Lonjakan ini dipicu oleh tingginya permintaan masyarakat menjelang dan selama periode Idul Fitri 2025, di tengah pasokan yang terbatas. Beberapa komoditas yang menyumbang inflasi antara lain cabai merah yang melonjak 23,03 persen dan bawang merah yang naik 11,10 persen.
Namun, inflasi yang lebih tinggi berhasil diredam oleh turunnya harga beberapa bahan pangan, seperti daging ayam ras, beras, cabai rawit, dan cabai hijau. Penurunan ini terjadi seiring dengan masa panen di beberapa daerah sentra produksi di Sumatera Barat, sehingga pasokan meningkat.
Jika dilihat secara tahunan, inflasi Sumbar pada April 2025 mencapai 2,38 persen year over year (yoy). Angka ini masih berada dalam kisaran target nasional yang ditetapkan sebesar 2,5±1 persen.
Sebagai respons atas tren inflasi ini, Tim Pengendalian Inflasi Daerah (TPID) Sumbar terus memperkuat upaya stabilisasi harga.
"Kami akan terus menjaga pasokan dan memperlancar distribusi pangan strategis, serta menggelar operasi pasar di berbagai wilayah," kata Majid.

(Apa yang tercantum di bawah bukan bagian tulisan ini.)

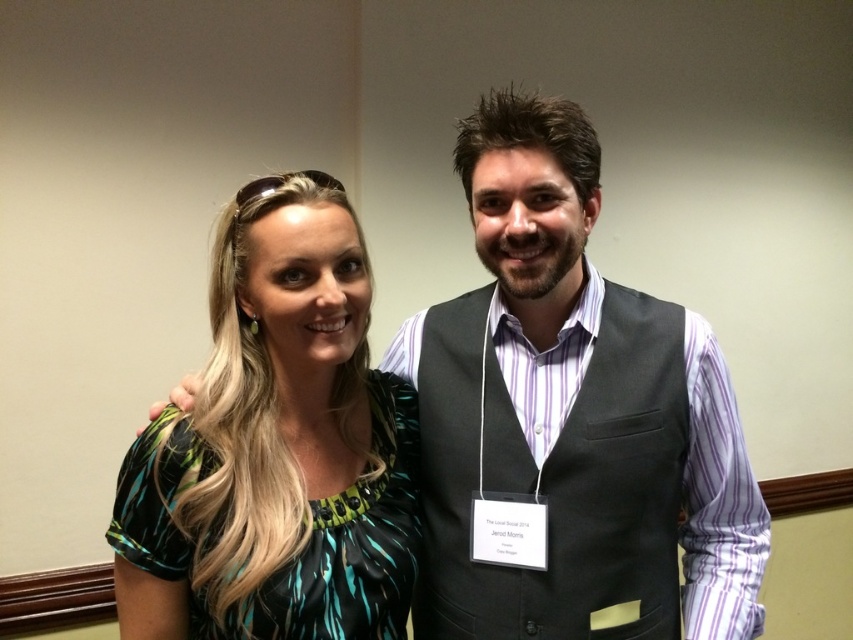 Which is in front, point (462, 328) or point (354, 620)?

Point (354, 620) is more forward.

Which is behind, point (612, 508) or point (325, 596)?

The point (612, 508) is behind.

Identify the location of matte black vest at center. The height and width of the screenshot is (640, 853). (572, 419). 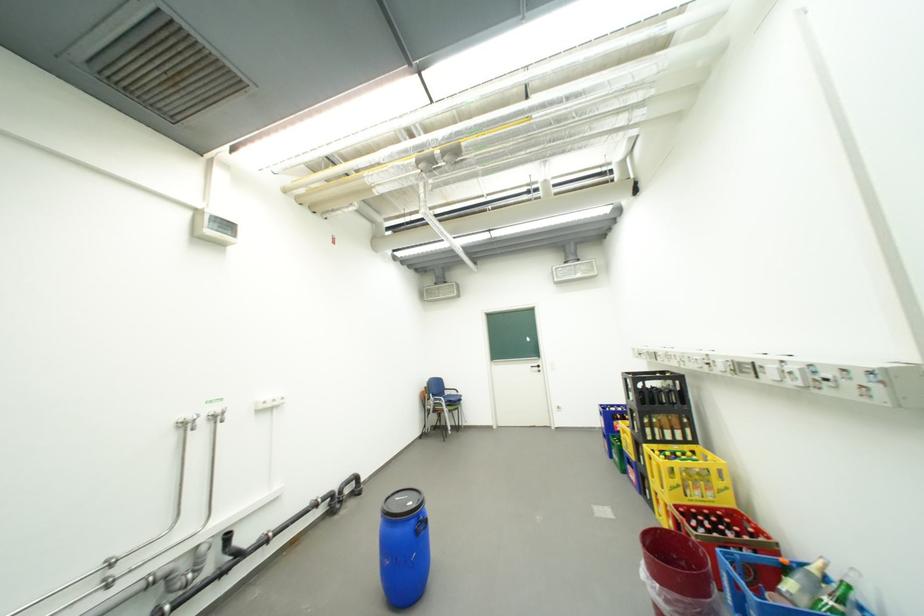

Langkah lain yang dilakukan adalah penguatan koordinasi antarinstansi melalui rapat rutin dan peningkatan komunikasi efektif kepada masyarakat untuk mendorong diversifikasi pangan.
Menurut Majid, sinergi antara pemerintah daerah, BI, dan pemangku kepentingan lainnya sangat penting untuk menjaga kestabilan harga.
Kenaikan harga emas dan tarif listrik menjadi pengingat bahwa pengaruh global dan kebijakan domestik dapat berdampak langsung terhadap kondisi ekonomi masyarakat di daerah.
Oleh karena itu, pengendalian inflasi melalui kebijakan yang adaptif dan terkoordinasi akan menjadi kunci menjaga daya beli masyarakat dan kestabilan ekonomi di Sumbar sepanjang 2025.